## Information shown

= = =

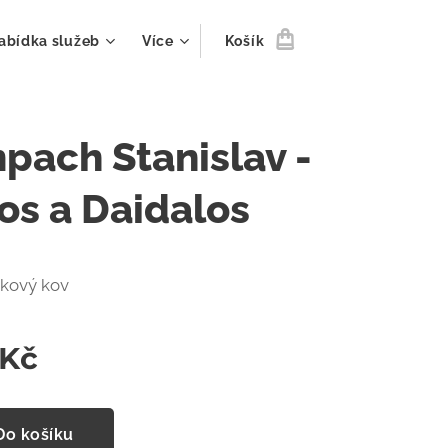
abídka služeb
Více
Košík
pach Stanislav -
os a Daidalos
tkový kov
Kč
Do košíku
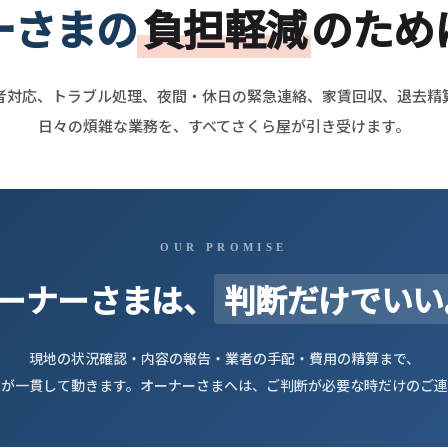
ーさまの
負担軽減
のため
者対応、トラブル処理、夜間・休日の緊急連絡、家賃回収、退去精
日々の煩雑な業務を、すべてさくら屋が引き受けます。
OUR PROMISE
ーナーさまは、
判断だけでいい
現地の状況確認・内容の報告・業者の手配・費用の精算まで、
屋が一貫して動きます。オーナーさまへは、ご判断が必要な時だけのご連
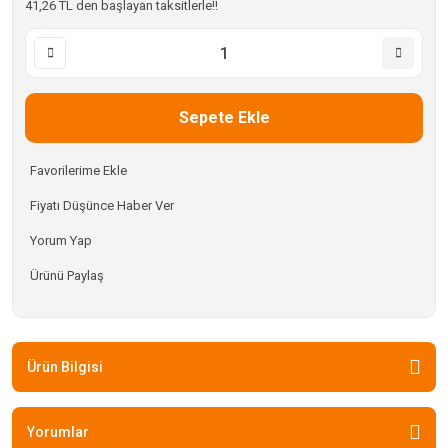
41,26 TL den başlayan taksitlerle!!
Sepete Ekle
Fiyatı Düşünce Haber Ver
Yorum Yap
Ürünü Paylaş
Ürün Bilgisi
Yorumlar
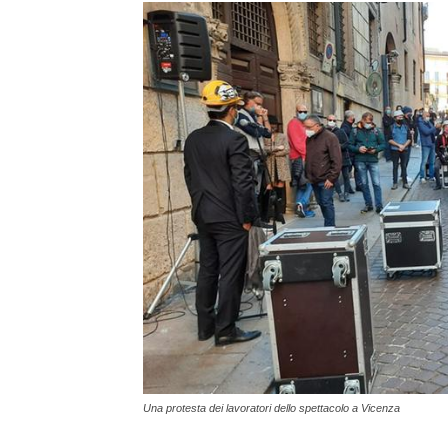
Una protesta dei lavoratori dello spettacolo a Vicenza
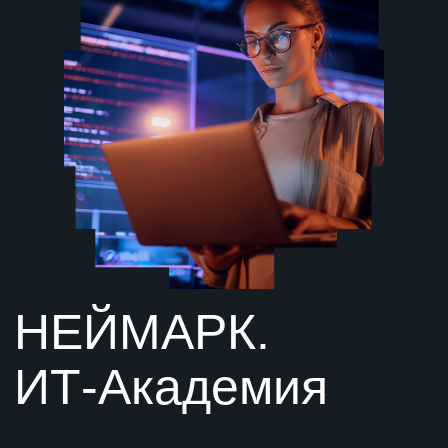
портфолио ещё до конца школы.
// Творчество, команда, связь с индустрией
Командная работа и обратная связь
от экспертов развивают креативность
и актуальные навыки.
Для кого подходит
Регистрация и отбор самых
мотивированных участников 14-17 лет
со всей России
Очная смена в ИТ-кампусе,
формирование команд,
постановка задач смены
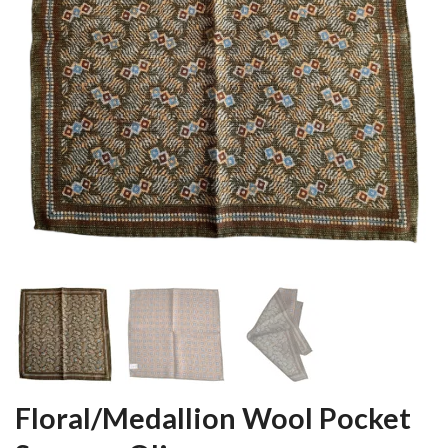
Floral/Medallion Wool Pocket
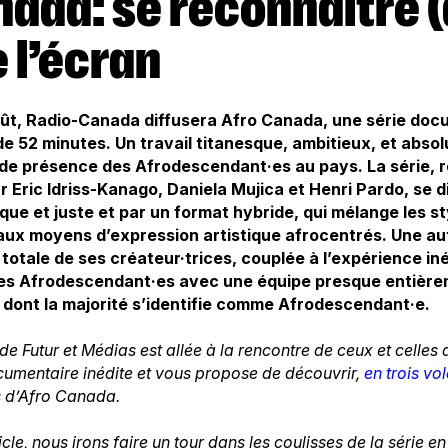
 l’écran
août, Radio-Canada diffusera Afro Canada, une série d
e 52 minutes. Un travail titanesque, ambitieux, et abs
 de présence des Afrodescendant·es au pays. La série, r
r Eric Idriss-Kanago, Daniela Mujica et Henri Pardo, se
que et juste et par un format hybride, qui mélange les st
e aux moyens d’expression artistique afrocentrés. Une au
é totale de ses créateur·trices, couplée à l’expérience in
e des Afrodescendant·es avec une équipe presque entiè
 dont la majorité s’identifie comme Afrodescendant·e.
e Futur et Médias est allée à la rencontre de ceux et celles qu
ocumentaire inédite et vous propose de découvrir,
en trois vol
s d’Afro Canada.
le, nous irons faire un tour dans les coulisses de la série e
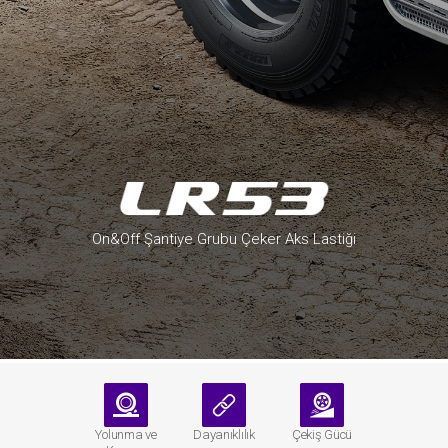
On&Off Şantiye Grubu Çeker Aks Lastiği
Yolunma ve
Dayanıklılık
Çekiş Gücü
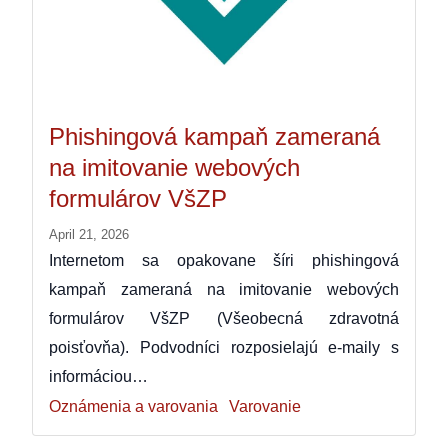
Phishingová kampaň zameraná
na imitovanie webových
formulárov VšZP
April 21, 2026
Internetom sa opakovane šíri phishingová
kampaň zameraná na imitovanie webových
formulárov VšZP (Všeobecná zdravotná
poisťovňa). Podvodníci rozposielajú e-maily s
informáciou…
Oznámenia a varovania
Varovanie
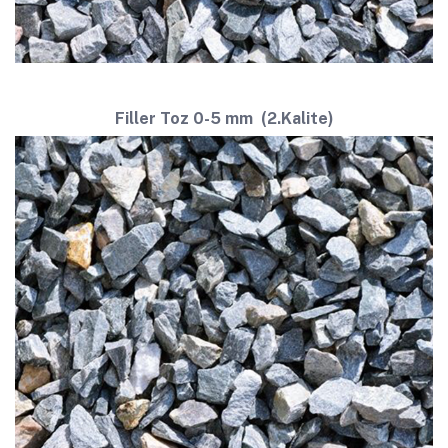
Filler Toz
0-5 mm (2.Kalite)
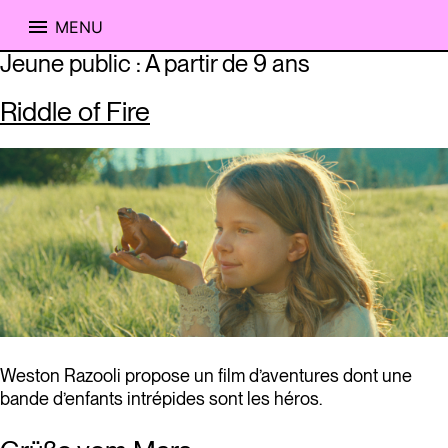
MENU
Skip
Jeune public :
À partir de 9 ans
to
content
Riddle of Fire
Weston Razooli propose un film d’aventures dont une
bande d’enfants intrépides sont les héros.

= = =

## Brief
Search the entries for "imitovanie" and copy each matching line.

## Written answer
na imitovanie webových
kampaň zameraná na imitovanie webových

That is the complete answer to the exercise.